### Brief
Copy exactly the line containing "51% większą szansę na wyróżnienie się spośród" and all the lines that follow it to the end of the records, minus the pictures.

++++++++++

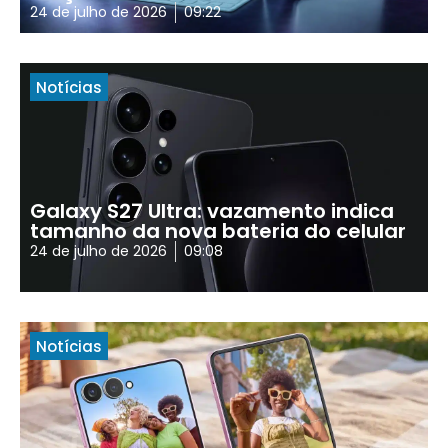
24 de julho de 2026
09:22
Notícias
Galaxy S27 Ultra: vazamento indica
tamanho da nova bateria do celular
24 de julho de 2026
09:08
Notícias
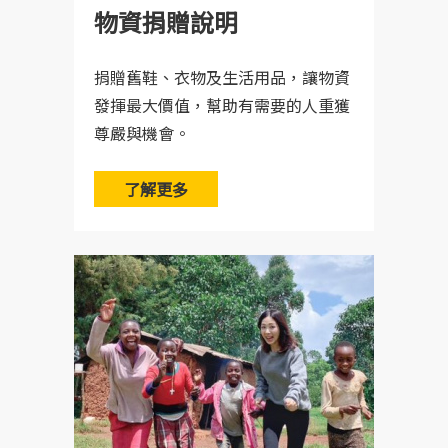
物資捐贈說明
捐贈舊鞋、衣物及生活用品，讓物資
發揮最大價值，幫助有需要的人重獲
尊嚴與機會。
了解更多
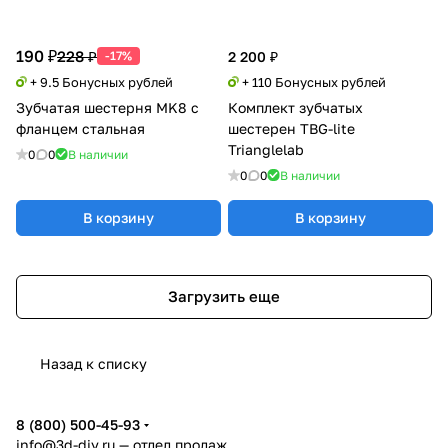
190 ₽
228 ₽
-17%
2 200 ₽
+ 9.5 Бонусных рублей
+ 110 Бонусных рублей
Зубчатая шестерня MK8 с
Комплект зубчатых
фланцем стальная
шестерен TBG-lite
Trianglelab
0
0
В наличии
0
0
В наличии
В корзину
В корзину
Загрузить еще
Назад к списку
8 (800) 500-45-93
info@3d-diy.ru
— отдел продаж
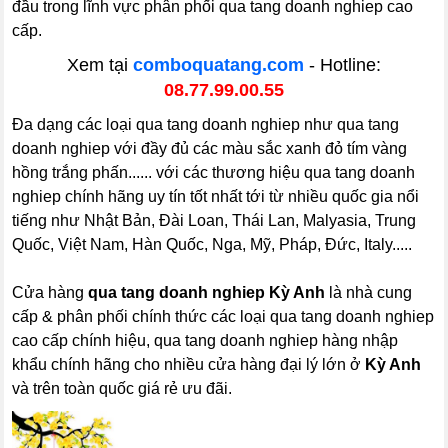
đầu trong lĩnh vực phân phối qua tang doanh nghiep cao
cấp.
Xem tại
comboquatang.com
- Hotline:
08.77.99.00.55
Đa dạng các loại qua tang doanh nghiep như qua tang
doanh nghiep với đầy đủ các màu sắc xanh đỏ tím vàng
hồng trắng phấn...... với các thương hiệu qua tang doanh
nghiep chính hãng uy tín tốt nhất tới từ nhiều quốc gia nổi
tiếng như Nhật Bản, Đài Loan, Thái Lan, Malyasia, Trung
Quốc, Việt Nam, Hàn Quốc, Nga, Mỹ, Pháp, Đức, Italy.....
Cửa hàng
qua tang doanh nghiep Kỳ Anh
là nhà cung
cấp & phân phối chính thức các loại qua tang doanh nghiep
cao cấp chính hiệu, qua tang doanh nghiep hàng nhập
khẩu chính hãng cho nhiều cửa hàng đại lý lớn ở
Kỳ Anh
và trên toàn quốc giá rẻ ưu đãi.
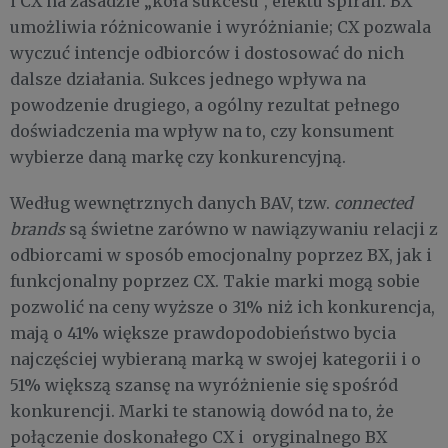
i CX na zasadzie „koła sukcesu”, efektu spirali. BX
umożliwia różnicowanie i wyróżnianie; CX pozwala
wyczuć intencje odbiorców i dostosować do nich
dalsze działania. Sukces jednego wpływa na
powodzenie drugiego, a ogólny rezultat pełnego
doświadczenia ma wpływ na to, czy konsument
wybierze daną markę czy konkurencyjną.
Według wewnętrznych danych BAV, tzw.
connected
brands
są świetne zarówno w nawiązywaniu relacji z
odbiorcami w sposób emocjonalny poprzez BX, jak i
funkcjonalny poprzez CX. Takie marki mogą sobie
pozwolić na ceny wyższe o 31% niż ich konkurencja,
mają o 41% większe prawdopodobieństwo bycia
najczęściej wybieraną marką w swojej kategorii i o
51% większą szansę na wyróżnienie się spośród
konkurencji. Marki te stanowią dowód na to, że
połączenie doskonałego CX i oryginalnego BX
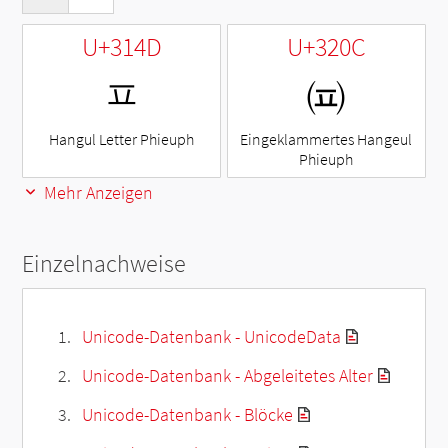
U+314D
U+320C
ㅍ
㈌
Hangul Letter Phieuph
Eingeklammertes Hangeul
Phieuph
Mehr Anzeigen
Einzelnachweise
Unicode-Datenbank - UnicodeData
Unicode-Datenbank - Abgeleitetes Alter
Unicode-Datenbank - Blöcke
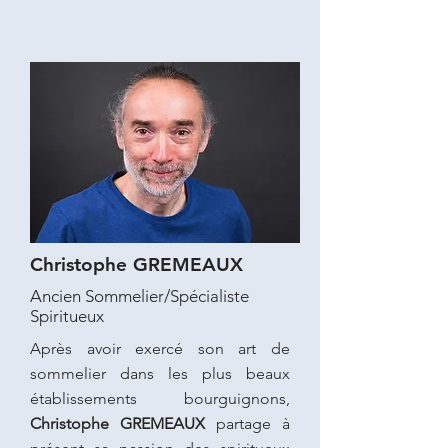
Christophe GREMEAUX
Ancien Sommelier/Spécialiste
Spiritueux
Après avoir exercé son art de
sommelier dans les plus beaux
établissements bourguignons,
Christophe GREMEAUX
partage à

++++++++++

### Your solution
51% większą szansę na wyróżnienie się spośród
konkurencji. Marki te stanowią dowód na to, że
połączenie doskonałego CX i oryginalnego BX
U+314D
U+320C
ㅍ
㈌
Hangul Letter Phieuph
Eingeklammertes Hangeul
Phieuph
Mehr Anzeigen
Einzelnachweise
Unicode-Datenbank - UnicodeData
Unicode-Datenbank - Abgeleitetes Alter
Unicode-Datenbank - Blöcke
Christophe GREMEAUX
Ancien Sommelier/Spécialiste
Spiritueux
Après avoir exercé son art de
sommelier dans les plus beaux
établissements bourguignons,
Christophe GREMEAUX
partage à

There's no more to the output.